For the data below, count the lines that have the string "append" and state that number by itself.

(Records from a dataset)
Start of Block

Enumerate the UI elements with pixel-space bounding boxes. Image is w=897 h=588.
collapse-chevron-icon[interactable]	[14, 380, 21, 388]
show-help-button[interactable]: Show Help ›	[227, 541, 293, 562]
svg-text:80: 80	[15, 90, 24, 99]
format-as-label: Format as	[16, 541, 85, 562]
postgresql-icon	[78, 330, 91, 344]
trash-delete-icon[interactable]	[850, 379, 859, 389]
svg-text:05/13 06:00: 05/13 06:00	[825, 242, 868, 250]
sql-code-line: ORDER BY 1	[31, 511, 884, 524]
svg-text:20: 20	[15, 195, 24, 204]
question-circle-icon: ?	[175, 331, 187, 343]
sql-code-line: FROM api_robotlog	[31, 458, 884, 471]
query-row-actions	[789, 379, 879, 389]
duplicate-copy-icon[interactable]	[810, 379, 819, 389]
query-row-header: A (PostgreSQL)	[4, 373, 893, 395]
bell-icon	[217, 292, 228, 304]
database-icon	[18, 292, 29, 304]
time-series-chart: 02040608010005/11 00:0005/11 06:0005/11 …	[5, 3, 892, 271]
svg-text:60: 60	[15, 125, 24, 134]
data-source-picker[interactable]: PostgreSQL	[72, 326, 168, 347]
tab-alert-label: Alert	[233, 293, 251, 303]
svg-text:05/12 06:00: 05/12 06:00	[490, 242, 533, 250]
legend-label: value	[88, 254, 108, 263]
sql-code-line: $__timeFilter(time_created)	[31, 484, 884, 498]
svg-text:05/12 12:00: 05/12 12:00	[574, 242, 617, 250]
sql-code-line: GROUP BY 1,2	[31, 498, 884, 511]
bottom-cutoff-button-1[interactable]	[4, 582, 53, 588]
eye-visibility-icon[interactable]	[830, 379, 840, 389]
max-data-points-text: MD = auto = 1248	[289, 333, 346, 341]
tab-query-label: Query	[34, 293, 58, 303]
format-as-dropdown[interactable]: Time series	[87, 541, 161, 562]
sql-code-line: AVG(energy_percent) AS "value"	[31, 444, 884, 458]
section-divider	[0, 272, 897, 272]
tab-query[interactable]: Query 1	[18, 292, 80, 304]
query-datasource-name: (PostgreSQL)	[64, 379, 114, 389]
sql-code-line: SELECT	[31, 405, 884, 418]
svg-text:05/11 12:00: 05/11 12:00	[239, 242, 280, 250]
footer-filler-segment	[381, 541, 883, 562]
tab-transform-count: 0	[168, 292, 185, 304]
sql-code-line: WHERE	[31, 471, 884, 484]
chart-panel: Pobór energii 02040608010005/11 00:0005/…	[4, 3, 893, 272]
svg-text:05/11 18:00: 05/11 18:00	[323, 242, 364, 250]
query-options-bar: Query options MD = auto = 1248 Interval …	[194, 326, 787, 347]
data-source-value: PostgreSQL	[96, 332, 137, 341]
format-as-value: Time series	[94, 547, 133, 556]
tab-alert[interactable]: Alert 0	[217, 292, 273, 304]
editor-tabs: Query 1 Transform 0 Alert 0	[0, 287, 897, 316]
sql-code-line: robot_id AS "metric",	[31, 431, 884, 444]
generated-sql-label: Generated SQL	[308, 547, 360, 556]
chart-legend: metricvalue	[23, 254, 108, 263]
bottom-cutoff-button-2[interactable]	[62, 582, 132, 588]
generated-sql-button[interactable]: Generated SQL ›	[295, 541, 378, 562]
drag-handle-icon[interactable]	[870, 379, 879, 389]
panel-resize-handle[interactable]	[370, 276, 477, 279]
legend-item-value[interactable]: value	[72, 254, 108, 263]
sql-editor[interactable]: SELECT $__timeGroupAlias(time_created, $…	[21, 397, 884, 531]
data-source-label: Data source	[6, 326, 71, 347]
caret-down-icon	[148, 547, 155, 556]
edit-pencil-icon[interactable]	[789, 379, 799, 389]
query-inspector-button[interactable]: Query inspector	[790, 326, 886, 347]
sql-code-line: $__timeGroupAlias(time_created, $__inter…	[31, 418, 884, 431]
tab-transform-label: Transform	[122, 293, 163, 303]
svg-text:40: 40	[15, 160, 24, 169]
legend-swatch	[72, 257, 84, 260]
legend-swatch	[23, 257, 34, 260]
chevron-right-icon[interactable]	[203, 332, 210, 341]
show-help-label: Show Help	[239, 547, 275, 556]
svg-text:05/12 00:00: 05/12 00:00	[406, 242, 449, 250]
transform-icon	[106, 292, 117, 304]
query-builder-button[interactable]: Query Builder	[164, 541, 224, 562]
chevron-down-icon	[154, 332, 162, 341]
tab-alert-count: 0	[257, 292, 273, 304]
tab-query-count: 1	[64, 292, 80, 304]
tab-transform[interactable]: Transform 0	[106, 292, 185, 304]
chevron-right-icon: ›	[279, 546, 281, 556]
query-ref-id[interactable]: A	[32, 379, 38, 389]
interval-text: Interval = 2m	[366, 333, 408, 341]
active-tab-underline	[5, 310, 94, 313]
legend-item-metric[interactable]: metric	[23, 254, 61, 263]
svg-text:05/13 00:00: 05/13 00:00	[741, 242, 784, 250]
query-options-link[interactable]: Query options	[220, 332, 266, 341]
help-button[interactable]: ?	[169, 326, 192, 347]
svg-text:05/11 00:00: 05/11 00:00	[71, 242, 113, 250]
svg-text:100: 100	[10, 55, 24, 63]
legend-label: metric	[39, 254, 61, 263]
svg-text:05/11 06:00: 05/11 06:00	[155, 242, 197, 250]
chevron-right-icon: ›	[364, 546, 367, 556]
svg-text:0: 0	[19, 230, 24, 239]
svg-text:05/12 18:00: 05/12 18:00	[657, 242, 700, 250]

End of Block
Start of Block

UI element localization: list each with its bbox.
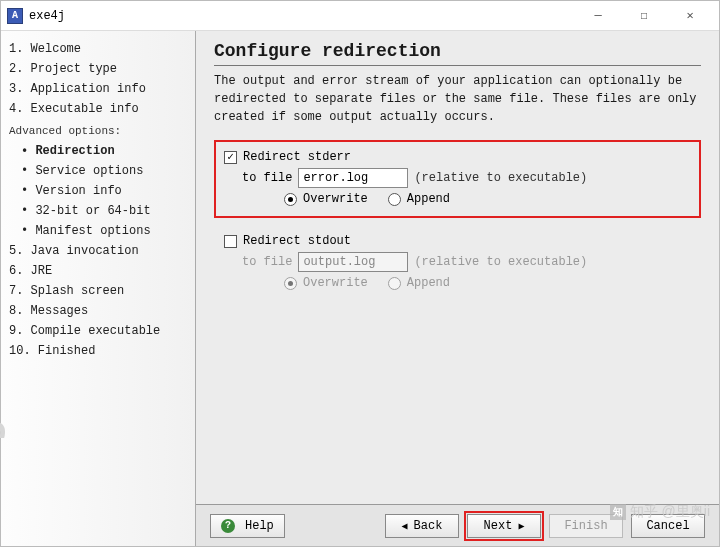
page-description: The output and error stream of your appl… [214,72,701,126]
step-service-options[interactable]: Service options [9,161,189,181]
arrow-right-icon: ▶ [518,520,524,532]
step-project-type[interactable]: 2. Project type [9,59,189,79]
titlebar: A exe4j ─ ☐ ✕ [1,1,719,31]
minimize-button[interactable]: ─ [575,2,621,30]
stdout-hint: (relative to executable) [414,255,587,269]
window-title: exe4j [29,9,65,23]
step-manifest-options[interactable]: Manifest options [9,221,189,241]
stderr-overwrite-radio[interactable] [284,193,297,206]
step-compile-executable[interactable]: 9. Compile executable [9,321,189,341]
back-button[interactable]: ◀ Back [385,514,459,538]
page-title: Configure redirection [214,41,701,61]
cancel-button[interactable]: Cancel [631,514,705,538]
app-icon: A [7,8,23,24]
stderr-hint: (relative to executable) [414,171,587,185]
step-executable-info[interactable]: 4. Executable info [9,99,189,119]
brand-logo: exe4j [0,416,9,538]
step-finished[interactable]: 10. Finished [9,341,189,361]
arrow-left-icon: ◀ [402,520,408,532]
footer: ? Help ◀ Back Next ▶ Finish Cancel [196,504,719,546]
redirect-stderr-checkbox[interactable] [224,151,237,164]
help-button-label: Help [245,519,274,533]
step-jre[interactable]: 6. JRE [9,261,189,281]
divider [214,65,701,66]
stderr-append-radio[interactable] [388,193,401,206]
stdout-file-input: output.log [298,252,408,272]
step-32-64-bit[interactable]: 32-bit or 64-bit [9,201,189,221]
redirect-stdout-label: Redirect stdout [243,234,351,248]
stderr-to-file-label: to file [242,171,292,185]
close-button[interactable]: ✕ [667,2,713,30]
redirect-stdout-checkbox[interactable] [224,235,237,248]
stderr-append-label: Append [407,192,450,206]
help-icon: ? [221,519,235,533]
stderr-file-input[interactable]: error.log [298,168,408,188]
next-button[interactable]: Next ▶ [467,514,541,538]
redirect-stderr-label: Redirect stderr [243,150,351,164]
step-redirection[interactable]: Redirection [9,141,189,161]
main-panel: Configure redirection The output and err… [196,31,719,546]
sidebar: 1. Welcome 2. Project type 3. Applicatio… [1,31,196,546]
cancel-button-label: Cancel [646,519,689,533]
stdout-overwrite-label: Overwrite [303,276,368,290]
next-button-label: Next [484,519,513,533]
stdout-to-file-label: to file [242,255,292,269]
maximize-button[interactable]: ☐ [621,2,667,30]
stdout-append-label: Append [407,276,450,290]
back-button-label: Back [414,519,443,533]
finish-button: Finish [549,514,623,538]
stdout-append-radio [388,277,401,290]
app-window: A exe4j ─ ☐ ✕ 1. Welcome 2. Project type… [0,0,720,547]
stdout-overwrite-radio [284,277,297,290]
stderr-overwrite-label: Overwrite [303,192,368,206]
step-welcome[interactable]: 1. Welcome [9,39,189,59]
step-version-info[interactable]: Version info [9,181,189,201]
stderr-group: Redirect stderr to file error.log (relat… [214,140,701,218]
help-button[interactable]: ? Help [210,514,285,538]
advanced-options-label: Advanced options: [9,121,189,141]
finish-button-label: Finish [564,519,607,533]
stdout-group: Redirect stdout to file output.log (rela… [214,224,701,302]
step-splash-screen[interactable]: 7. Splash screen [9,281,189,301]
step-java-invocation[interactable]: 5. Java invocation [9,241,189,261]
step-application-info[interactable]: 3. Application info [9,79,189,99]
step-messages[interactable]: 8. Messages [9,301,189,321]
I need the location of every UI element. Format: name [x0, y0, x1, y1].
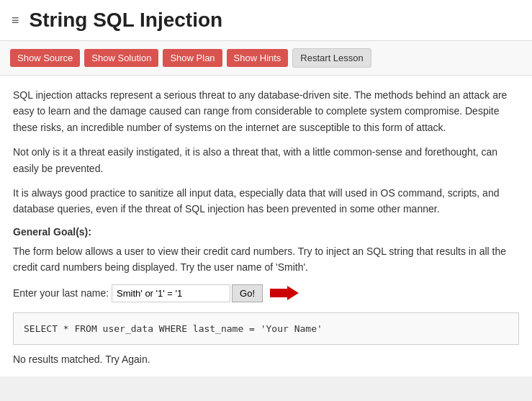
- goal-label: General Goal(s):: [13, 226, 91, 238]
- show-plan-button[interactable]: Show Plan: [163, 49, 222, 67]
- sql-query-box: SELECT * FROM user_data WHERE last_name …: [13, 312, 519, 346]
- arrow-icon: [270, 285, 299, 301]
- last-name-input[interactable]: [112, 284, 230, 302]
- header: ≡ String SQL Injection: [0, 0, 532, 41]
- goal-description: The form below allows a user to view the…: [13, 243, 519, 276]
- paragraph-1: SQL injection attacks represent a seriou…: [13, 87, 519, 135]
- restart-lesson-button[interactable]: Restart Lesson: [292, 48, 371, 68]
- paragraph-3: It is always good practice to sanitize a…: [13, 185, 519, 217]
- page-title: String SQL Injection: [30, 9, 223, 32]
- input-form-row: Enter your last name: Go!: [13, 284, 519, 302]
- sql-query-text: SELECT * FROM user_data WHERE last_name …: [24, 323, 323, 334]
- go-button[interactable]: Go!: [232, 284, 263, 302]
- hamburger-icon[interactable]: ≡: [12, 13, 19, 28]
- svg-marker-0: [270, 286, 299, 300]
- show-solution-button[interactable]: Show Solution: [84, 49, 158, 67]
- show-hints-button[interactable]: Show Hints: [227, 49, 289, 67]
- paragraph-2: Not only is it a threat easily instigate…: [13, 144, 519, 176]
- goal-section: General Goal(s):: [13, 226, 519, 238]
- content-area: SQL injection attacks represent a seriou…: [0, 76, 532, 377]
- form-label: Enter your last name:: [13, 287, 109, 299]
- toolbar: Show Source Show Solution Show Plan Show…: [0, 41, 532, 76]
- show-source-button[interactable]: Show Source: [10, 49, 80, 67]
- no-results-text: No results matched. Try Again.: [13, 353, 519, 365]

End of Block

SOLUTION FOR THIS PROBLEM: 4